→ **What you need to do**:
The answer should be a single number: how many lines of the entries below hold the word "Blue".

→ **Dataset entries**:

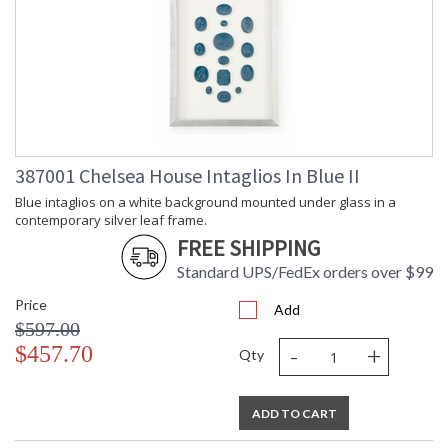
387001 Chelsea House Intaglios In Blue II
Blue intaglios on a white background mounted under glass in a
contemporary silver leaf frame.
FREE SHIPPING
Standard UPS/FedEx orders over $99
Price
Add
$597.00
-
+
$457.70
Qty
ADD TO CART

→ **Expected answer**:
2